* ABOUT THIS EXERCISE
Reproduce the records exactly. Leave the pictures out.

---- RAW DATA

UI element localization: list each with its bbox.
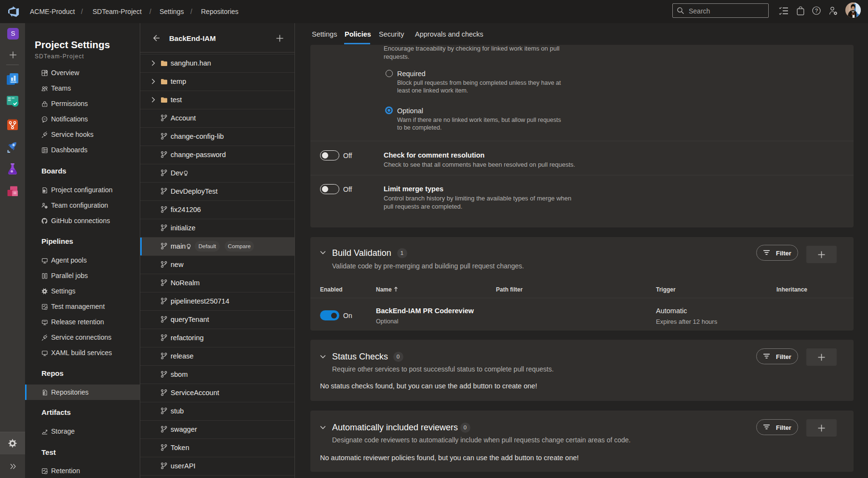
svg-text:?: ? bbox=[815, 8, 818, 13]
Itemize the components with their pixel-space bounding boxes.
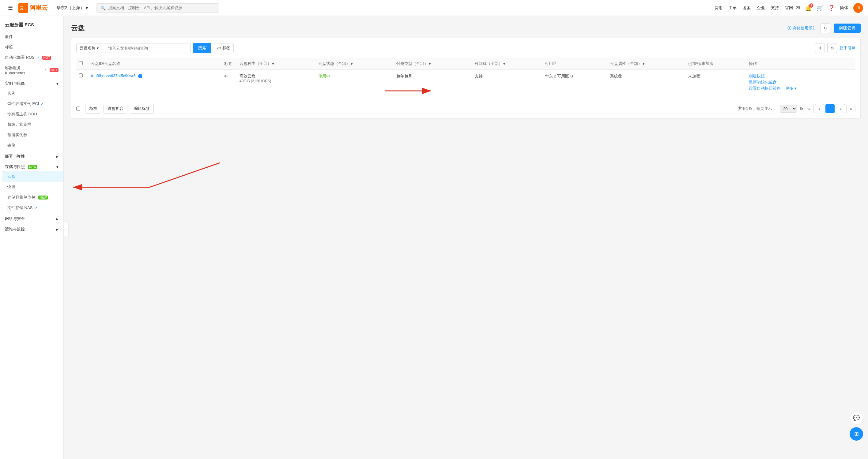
menu-button[interactable]: ☰ xyxy=(5,2,16,13)
section-deploy-label: 部署与弹性 xyxy=(5,154,25,159)
page-first-btn[interactable]: « xyxy=(805,104,814,113)
bulk-action-buttons: 释放 磁盘扩容 编辑标签 xyxy=(76,104,154,113)
nav-support[interactable]: 支持 xyxy=(771,5,779,11)
sidebar-item-k8s[interactable]: 容器服务 Kubernetes ↗ HOT xyxy=(0,63,63,78)
section-storage-label: 存储与快照 NEW xyxy=(5,164,37,169)
col-header-attr: 云盘属性（全部） ▾ xyxy=(608,58,686,70)
sidebar-item-tag[interactable]: 标签 xyxy=(0,42,63,52)
page-prev-btn[interactable]: ‹ xyxy=(815,104,824,113)
sidebar-item-event[interactable]: 事件 xyxy=(0,32,63,42)
sidebar-item-ros[interactable]: 自动化部署 ROS ↗ HOT xyxy=(0,52,63,63)
disk-name-search-input[interactable] xyxy=(105,43,190,53)
op-more-arrow: ▾ xyxy=(795,86,797,91)
sidebar-section-ops[interactable]: 运维与监控 ▸ xyxy=(0,223,63,234)
col-header-detach: 可卸载（全部） ▾ xyxy=(472,58,542,70)
bulk-expand-btn[interactable]: 磁盘扩容 xyxy=(103,104,127,113)
section-network-arrow: ▸ xyxy=(56,217,59,221)
sidebar-item-images[interactable]: 镜像 xyxy=(2,140,63,151)
filter-row: 云盘名称 ▾ 搜索 🏷 标签 ⬇ ⚙ 新手引导 xyxy=(76,43,856,53)
sidebar-section-deploy[interactable]: 部署与弹性 ▸ xyxy=(0,151,63,161)
section-instances-label: 实例与镜像 xyxy=(5,81,25,86)
sidebar-section-network[interactable]: 网络与安全 ▸ xyxy=(0,213,63,223)
sidebar-item-ddh[interactable]: 专有宿主机 DDH xyxy=(2,109,63,119)
sidebar-section-instances[interactable]: 实例与镜像 ▾ xyxy=(0,78,63,88)
bottom-select-checkbox[interactable] xyxy=(76,104,80,113)
select-all-checkbox[interactable] xyxy=(79,61,83,65)
disk-name-dropdown[interactable]: 云盘名称 ▾ xyxy=(76,43,102,53)
nav-enterprise[interactable]: 企业 xyxy=(757,5,765,11)
col-type-arrow[interactable]: ▾ xyxy=(272,62,274,66)
cart-icon[interactable]: 🛒 xyxy=(816,5,823,11)
row-tag-icon[interactable]: 🏷 xyxy=(224,73,228,78)
sidebar-item-reserved[interactable]: 预留实例券 xyxy=(2,130,63,140)
region-dropdown-icon: ▾ xyxy=(86,5,88,10)
language-label[interactable]: 简体 xyxy=(840,5,848,11)
col-detach-arrow[interactable]: ▾ xyxy=(503,62,505,66)
help-icon[interactable]: ❓ xyxy=(828,5,835,11)
per-page-select[interactable]: 20 50 100 xyxy=(780,105,797,112)
section-ops-label: 运维与监控 xyxy=(5,226,25,232)
avatar[interactable]: 用 xyxy=(853,3,863,13)
op-auto-snapshot[interactable]: 设置自动快照策略 xyxy=(749,86,781,91)
refresh-icon: ↻ xyxy=(824,26,827,31)
main-content: 云盘 ⓘ 存储使用须知 ↻ 创建云盘 云盘名称 ▾ xyxy=(64,16,868,459)
filter-right: ⬇ ⚙ 新手引导 xyxy=(815,43,856,53)
logo[interactable]: 云 阿里云 xyxy=(19,3,48,13)
sidebar-collapse-toggle[interactable]: ‹ xyxy=(64,222,69,237)
col-header-status: 云盘状态（全部） ▾ xyxy=(316,58,394,70)
guide-link[interactable]: 新手引导 xyxy=(839,45,856,51)
export-button[interactable]: ⬇ xyxy=(815,43,825,53)
circle-info-icon: ⓘ xyxy=(787,25,792,31)
search-button[interactable]: 搜索 xyxy=(193,43,211,53)
col-id-label: 云盘ID/云盘名称 xyxy=(91,61,120,66)
storage-notice-link[interactable]: ⓘ 存储使用须知 xyxy=(787,25,816,31)
col-status-label: 云盘状态（全部） xyxy=(318,61,350,66)
page-next-btn[interactable]: › xyxy=(836,104,845,113)
disk-attr: 系统盘 xyxy=(610,74,622,78)
region-selector[interactable]: 华东2（上海） ▾ xyxy=(54,4,90,12)
col-attr-arrow[interactable]: ▾ xyxy=(643,62,645,66)
op-reinitialize[interactable]: 重新初始化磁盘 xyxy=(749,79,853,85)
sidebar-item-snapshot[interactable]: 快照 xyxy=(2,182,63,192)
op-more[interactable]: 更多 ▾ xyxy=(785,86,797,91)
nav-official[interactable]: 官网 xyxy=(785,5,793,11)
sidebar-item-disk[interactable]: 云盘 xyxy=(2,171,63,182)
refresh-button[interactable]: ↻ xyxy=(820,23,830,33)
row-checkbox[interactable] xyxy=(79,73,83,77)
apps-float-button[interactable]: ⊞ xyxy=(849,427,863,440)
mail-icon[interactable]: ✉ xyxy=(796,5,800,11)
create-disk-button[interactable]: 创建云盘 xyxy=(834,24,861,33)
tag-filter-button[interactable]: 🏷 标签 xyxy=(214,43,234,53)
guide-text: 新手引导 xyxy=(839,45,856,51)
bulk-release-btn[interactable]: 释放 xyxy=(85,104,101,113)
page-current-btn[interactable]: 1 xyxy=(826,104,835,113)
tag-label: 标签 xyxy=(222,45,230,51)
search-input[interactable] xyxy=(108,5,215,10)
sidebar-item-eci[interactable]: 弹性容器实例 ECI ↗ xyxy=(2,99,63,109)
bulk-tag-btn[interactable]: 编辑标签 xyxy=(130,104,154,113)
apps-icon: ⊞ xyxy=(854,430,859,437)
nav-ticket[interactable]: 工单 xyxy=(728,5,737,11)
col-status-arrow[interactable]: ▾ xyxy=(351,62,353,66)
notification-icon[interactable]: 🔔 1 xyxy=(805,5,812,11)
nav-filing[interactable]: 备案 xyxy=(743,5,751,11)
disk-id-link[interactable]: d-uf6hdgrw637ht5c9swr6 xyxy=(91,73,136,78)
settings-button[interactable]: ⚙ xyxy=(827,43,837,53)
per-page-unit: 条 xyxy=(799,106,803,111)
sidebar-item-instances[interactable]: 实例 xyxy=(2,88,63,99)
sidebar-item-nas[interactable]: 文件存储 NAS ↗ xyxy=(2,203,63,213)
chat-float-button[interactable]: 💬 xyxy=(849,411,863,425)
sidebar-item-storage-pkg[interactable]: 存储容量单位包 NEW xyxy=(2,192,63,203)
sidebar-item-hpc[interactable]: 超级计算集群 xyxy=(2,119,63,130)
disk-info-icon[interactable]: i xyxy=(138,74,143,78)
sidebar-section-storage[interactable]: 存储与快照 NEW ▾ xyxy=(0,161,63,171)
main-panel: 云盘名称 ▾ 搜索 🏷 标签 ⬇ ⚙ 新手引导 xyxy=(71,38,861,119)
col-billing-arrow[interactable]: ▾ xyxy=(429,62,431,66)
page-last-btn[interactable]: » xyxy=(846,104,856,113)
nav-fee[interactable]: 费用 xyxy=(715,5,722,11)
disk-size: 40GiB (2120 IOPS) xyxy=(240,79,313,83)
col-header-zone: 可用区 xyxy=(542,58,608,70)
logo-text: 阿里云 xyxy=(29,4,48,12)
page-title: 云盘 xyxy=(71,24,85,33)
op-create-snapshot[interactable]: 创建快照 xyxy=(749,73,853,79)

--------

* RESPONSE
UI element localization: list each with its bbox.
svg-text:?: ? bbox=[815, 8, 818, 13]
Itemize the components with their pixel-space bounding boxes.
menu-button[interactable]: ☰ xyxy=(5,2,16,13)
section-deploy-label: 部署与弹性 xyxy=(5,154,25,159)
page-first-btn[interactable]: « xyxy=(805,104,814,113)
bulk-action-buttons: 释放 磁盘扩容 编辑标签 xyxy=(76,104,154,113)
nav-support[interactable]: 支持 xyxy=(771,5,779,11)
sidebar-item-k8s[interactable]: 容器服务 Kubernetes ↗ HOT xyxy=(0,63,63,78)
section-storage-label: 存储与快照 NEW xyxy=(5,164,37,169)
col-header-attr: 云盘属性（全部） ▾ xyxy=(608,58,686,70)
sidebar-item-tag[interactable]: 标签 xyxy=(0,42,63,52)
page-prev-btn[interactable]: ‹ xyxy=(815,104,824,113)
sidebar-item-event[interactable]: 事件 xyxy=(0,32,63,42)
sidebar-item-ros[interactable]: 自动化部署 ROS ↗ HOT xyxy=(0,52,63,63)
disk-name-search-input[interactable] xyxy=(105,43,190,53)
op-more-arrow: ▾ xyxy=(795,86,797,91)
sidebar-section-ops[interactable]: 运维与监控 ▸ xyxy=(0,223,63,234)
col-header-detach: 可卸载（全部） ▾ xyxy=(472,58,542,70)
bulk-expand-btn[interactable]: 磁盘扩容 xyxy=(103,104,127,113)
section-network-arrow: ▸ xyxy=(56,217,59,221)
sidebar-item-images[interactable]: 镜像 xyxy=(2,140,63,151)
filter-row: 云盘名称 ▾ 搜索 🏷 标签 ⬇ ⚙ 新手引导 xyxy=(76,43,856,53)
sidebar-section-deploy[interactable]: 部署与弹性 ▸ xyxy=(0,151,63,161)
section-instances-label: 实例与镜像 xyxy=(5,81,25,86)
sidebar-section-network[interactable]: 网络与安全 ▸ xyxy=(0,213,63,223)
sidebar-item-ddh[interactable]: 专有宿主机 DDH xyxy=(2,109,63,119)
sidebar-section-instances[interactable]: 实例与镜像 ▾ xyxy=(0,78,63,88)
bottom-select-checkbox[interactable] xyxy=(76,104,80,113)
select-all-checkbox[interactable] xyxy=(79,61,83,65)
disk-name-dropdown[interactable]: 云盘名称 ▾ xyxy=(76,43,102,53)
nav-enterprise[interactable]: 企业 xyxy=(757,5,765,11)
col-type-arrow[interactable]: ▾ xyxy=(272,62,274,66)
cart-icon[interactable]: 🛒 xyxy=(816,5,823,11)
row-tag-icon[interactable]: 🏷 xyxy=(224,73,228,78)
sidebar-item-reserved[interactable]: 预留实例券 xyxy=(2,130,63,140)
region-dropdown-icon: ▾ xyxy=(86,5,88,10)
language-label[interactable]: 简体 xyxy=(840,5,848,11)
col-detach-arrow[interactable]: ▾ xyxy=(503,62,505,66)
help-icon[interactable]: ❓ xyxy=(828,5,835,11)
per-page-select[interactable]: 20 50 100 xyxy=(780,105,797,112)
section-ops-label: 运维与监控 xyxy=(5,226,25,232)
avatar[interactable]: 用 xyxy=(853,3,863,13)
op-auto-snapshot[interactable]: 设置自动快照策略 xyxy=(749,86,781,91)
refresh-icon: ↻ xyxy=(824,26,827,31)
main-content: 云盘 ⓘ 存储使用须知 ↻ 创建云盘 云盘名称 ▾ xyxy=(64,16,868,459)
filter-right: ⬇ ⚙ 新手引导 xyxy=(815,43,856,53)
logo[interactable]: 云 阿里云 xyxy=(19,3,48,13)
sidebar-collapse-toggle[interactable]: ‹ xyxy=(64,222,69,237)
col-header-status: 云盘状态（全部） ▾ xyxy=(316,58,394,70)
guide-link[interactable]: 新手引导 xyxy=(839,45,856,51)
export-button[interactable]: ⬇ xyxy=(815,43,825,53)
circle-info-icon: ⓘ xyxy=(787,25,792,31)
search-button[interactable]: 搜索 xyxy=(193,43,211,53)
col-id-label: 云盘ID/云盘名称 xyxy=(91,61,120,66)
storage-notice-link[interactable]: ⓘ 存储使用须知 xyxy=(787,25,816,31)
col-status-label: 云盘状态（全部） xyxy=(318,61,350,66)
page-next-btn[interactable]: › xyxy=(836,104,845,113)
disk-attr: 系统盘 xyxy=(610,74,622,78)
region-selector[interactable]: 华东2（上海） ▾ xyxy=(54,4,90,12)
col-attr-arrow[interactable]: ▾ xyxy=(643,62,645,66)
op-reinitialize[interactable]: 重新初始化磁盘 xyxy=(749,79,853,85)
sidebar-item-snapshot[interactable]: 快照 xyxy=(2,182,63,192)
op-more[interactable]: 更多 ▾ xyxy=(785,86,797,91)
nav-official[interactable]: 官网 xyxy=(785,5,793,11)
sidebar-item-disk[interactable]: 云盘 xyxy=(2,171,63,182)
refresh-button[interactable]: ↻ xyxy=(820,23,830,33)
row-checkbox[interactable] xyxy=(79,73,83,77)
apps-float-button[interactable]: ⊞ xyxy=(849,427,863,440)
mail-icon[interactable]: ✉ xyxy=(796,5,800,11)
create-disk-button[interactable]: 创建云盘 xyxy=(834,24,861,33)
tag-filter-button[interactable]: 🏷 标签 xyxy=(214,43,234,53)
guide-text: 新手引导 xyxy=(839,45,856,51)
bulk-release-btn[interactable]: 释放 xyxy=(85,104,101,113)
page-current-btn[interactable]: 1 xyxy=(826,104,835,113)
tag-label: 标签 xyxy=(222,45,230,51)
search-input[interactable] xyxy=(108,5,215,10)
sidebar-item-eci[interactable]: 弹性容器实例 ECI ↗ xyxy=(2,99,63,109)
bulk-tag-btn[interactable]: 编辑标签 xyxy=(130,104,154,113)
apps-icon: ⊞ xyxy=(854,430,859,437)
nav-ticket[interactable]: 工单 xyxy=(728,5,737,11)
col-status-arrow[interactable]: ▾ xyxy=(351,62,353,66)
notification-icon[interactable]: 🔔 1 xyxy=(805,5,812,11)
nav-filing[interactable]: 备案 xyxy=(743,5,751,11)
disk-id-link[interactable]: d-uf6hdgrw637ht5c9swr6 xyxy=(91,73,136,78)
settings-button[interactable]: ⚙ xyxy=(827,43,837,53)
per-page-unit: 条 xyxy=(799,106,803,111)
sidebar-item-instances[interactable]: 实例 xyxy=(2,88,63,99)
sidebar-item-nas[interactable]: 文件存储 NAS ↗ xyxy=(2,203,63,213)
chat-float-button[interactable]: 💬 xyxy=(849,411,863,425)
sidebar-item-storage-pkg[interactable]: 存储容量单位包 NEW xyxy=(2,192,63,203)
sidebar-item-hpc[interactable]: 超级计算集群 xyxy=(2,119,63,130)
disk-info-icon[interactable]: i xyxy=(138,74,143,78)
sidebar-section-storage[interactable]: 存储与快照 NEW ▾ xyxy=(0,161,63,171)
main-panel: 云盘名称 ▾ 搜索 🏷 标签 ⬇ ⚙ 新手引导 xyxy=(71,38,861,119)
col-billing-arrow[interactable]: ▾ xyxy=(429,62,431,66)
page-last-btn[interactable]: » xyxy=(846,104,856,113)
nav-fee[interactable]: 费用 xyxy=(715,5,722,11)
disk-size: 40GiB (2120 IOPS) xyxy=(240,79,313,83)
col-header-zone: 可用区 xyxy=(542,58,608,70)
logo-text: 阿里云 xyxy=(29,4,48,12)
page-title: 云盘 xyxy=(71,24,85,33)
op-create-snapshot[interactable]: 创建快照 xyxy=(749,73,853,79)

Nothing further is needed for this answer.